*TASK*
For the entries that follow, restate word for word the line containing "and community development.", the line containing "One of the biggest", and every line that lies between them.

*Page images and extracted text*
[Start of section]
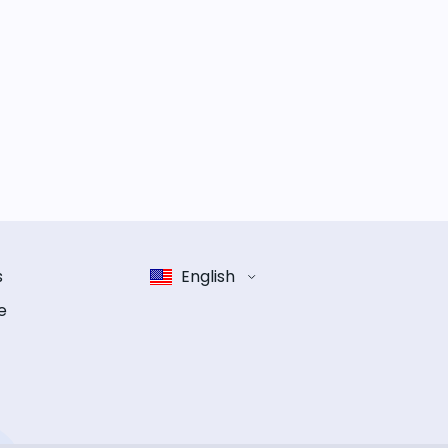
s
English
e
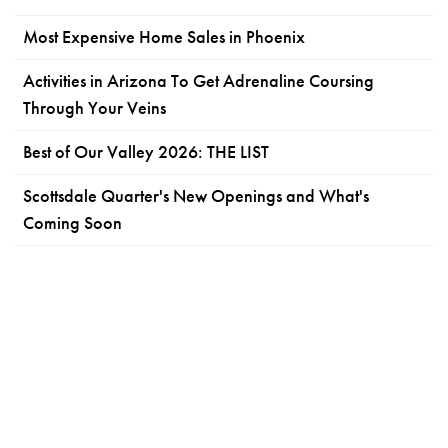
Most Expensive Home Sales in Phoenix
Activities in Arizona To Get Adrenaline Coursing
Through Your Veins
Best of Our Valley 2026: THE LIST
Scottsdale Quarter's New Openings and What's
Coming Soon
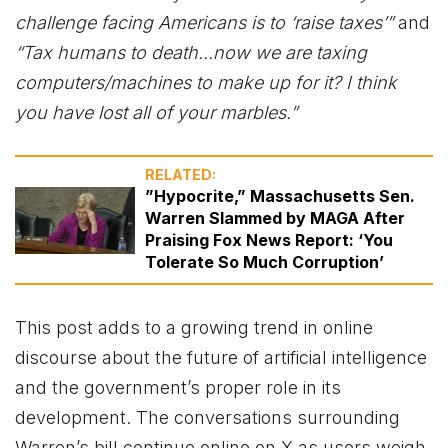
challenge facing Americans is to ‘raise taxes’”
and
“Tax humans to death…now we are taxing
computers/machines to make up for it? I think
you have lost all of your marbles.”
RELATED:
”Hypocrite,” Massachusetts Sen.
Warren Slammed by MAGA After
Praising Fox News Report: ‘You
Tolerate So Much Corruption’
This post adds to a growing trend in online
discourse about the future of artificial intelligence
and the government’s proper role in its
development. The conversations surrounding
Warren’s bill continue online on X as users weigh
[End of section]
[Start of section]
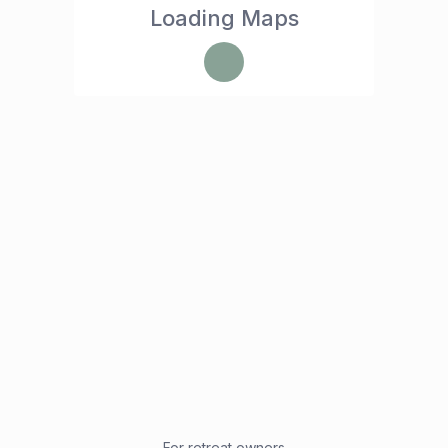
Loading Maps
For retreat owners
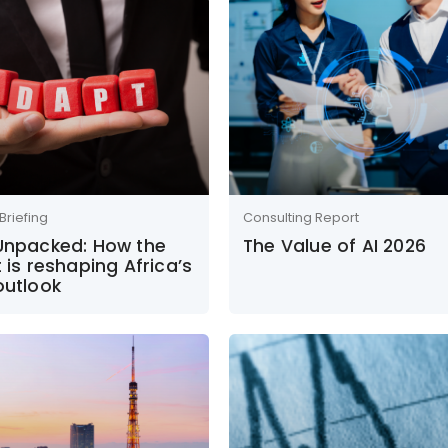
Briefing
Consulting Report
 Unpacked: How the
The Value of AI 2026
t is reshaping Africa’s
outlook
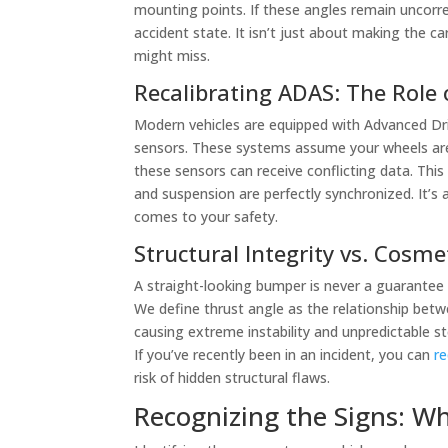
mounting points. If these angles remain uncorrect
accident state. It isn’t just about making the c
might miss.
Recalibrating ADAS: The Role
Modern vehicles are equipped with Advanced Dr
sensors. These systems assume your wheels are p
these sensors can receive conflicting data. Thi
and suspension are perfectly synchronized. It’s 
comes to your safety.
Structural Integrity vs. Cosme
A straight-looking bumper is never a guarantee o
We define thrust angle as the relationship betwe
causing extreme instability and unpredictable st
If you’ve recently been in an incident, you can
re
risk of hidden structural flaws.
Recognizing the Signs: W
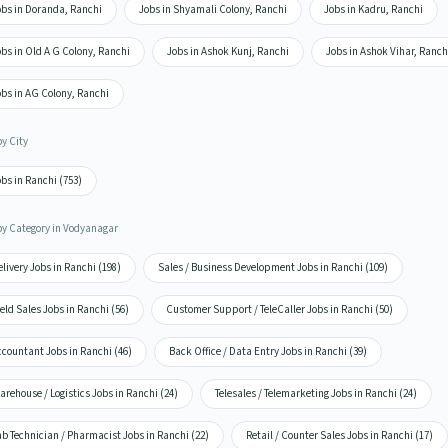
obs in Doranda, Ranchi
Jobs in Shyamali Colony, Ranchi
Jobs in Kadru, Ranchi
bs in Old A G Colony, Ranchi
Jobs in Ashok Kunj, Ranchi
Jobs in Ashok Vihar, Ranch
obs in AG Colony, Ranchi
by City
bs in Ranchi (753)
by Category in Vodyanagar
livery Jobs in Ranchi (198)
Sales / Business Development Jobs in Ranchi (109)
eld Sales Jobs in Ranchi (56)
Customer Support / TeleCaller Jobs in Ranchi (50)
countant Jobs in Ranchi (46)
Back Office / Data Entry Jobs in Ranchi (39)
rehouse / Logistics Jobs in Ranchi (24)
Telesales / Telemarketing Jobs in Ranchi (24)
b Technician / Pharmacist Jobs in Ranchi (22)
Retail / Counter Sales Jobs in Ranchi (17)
[End of section]
[Start of section]
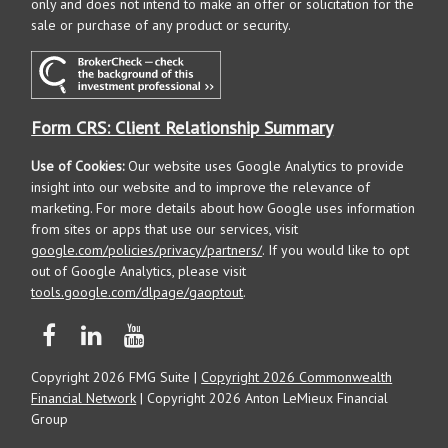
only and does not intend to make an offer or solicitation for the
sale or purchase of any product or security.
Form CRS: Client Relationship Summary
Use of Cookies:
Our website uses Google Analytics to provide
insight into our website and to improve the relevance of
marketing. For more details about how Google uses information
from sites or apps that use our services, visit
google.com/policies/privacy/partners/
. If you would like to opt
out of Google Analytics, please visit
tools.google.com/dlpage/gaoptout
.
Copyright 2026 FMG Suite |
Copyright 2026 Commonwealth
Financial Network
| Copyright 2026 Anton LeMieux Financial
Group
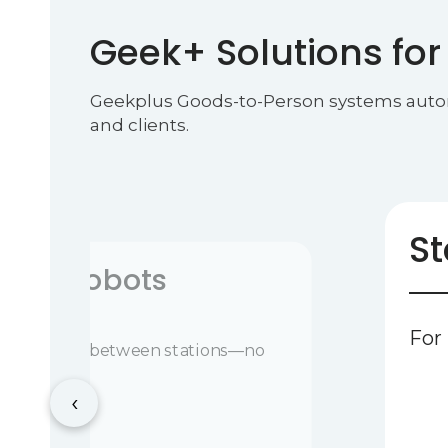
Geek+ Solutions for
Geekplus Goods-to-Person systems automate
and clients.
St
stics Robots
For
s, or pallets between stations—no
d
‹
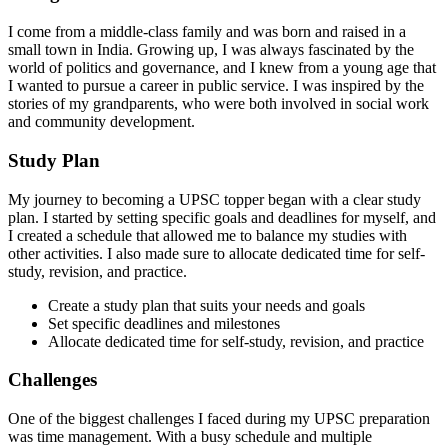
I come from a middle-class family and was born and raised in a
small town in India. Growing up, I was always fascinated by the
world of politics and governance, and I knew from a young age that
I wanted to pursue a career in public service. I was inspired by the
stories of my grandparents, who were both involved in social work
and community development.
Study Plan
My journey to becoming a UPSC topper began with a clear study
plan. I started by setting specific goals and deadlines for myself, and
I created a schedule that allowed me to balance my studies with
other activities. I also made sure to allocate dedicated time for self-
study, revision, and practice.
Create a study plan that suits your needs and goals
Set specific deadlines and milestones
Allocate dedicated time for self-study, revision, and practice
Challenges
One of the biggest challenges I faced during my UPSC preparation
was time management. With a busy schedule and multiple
[End of section]
*COMPLETED TASK*
and community development.
Study Plan
My journey to becoming a UPSC topper began with a clear study
plan. I started by setting specific goals and deadlines for myself, and
I created a schedule that allowed me to balance my studies with
other activities. I also made sure to allocate dedicated time for self-
study, revision, and practice.
Create a study plan that suits your needs and goals
Set specific deadlines and milestones
Allocate dedicated time for self-study, revision, and practice
Challenges
One of the biggest challenges I faced during my UPSC preparation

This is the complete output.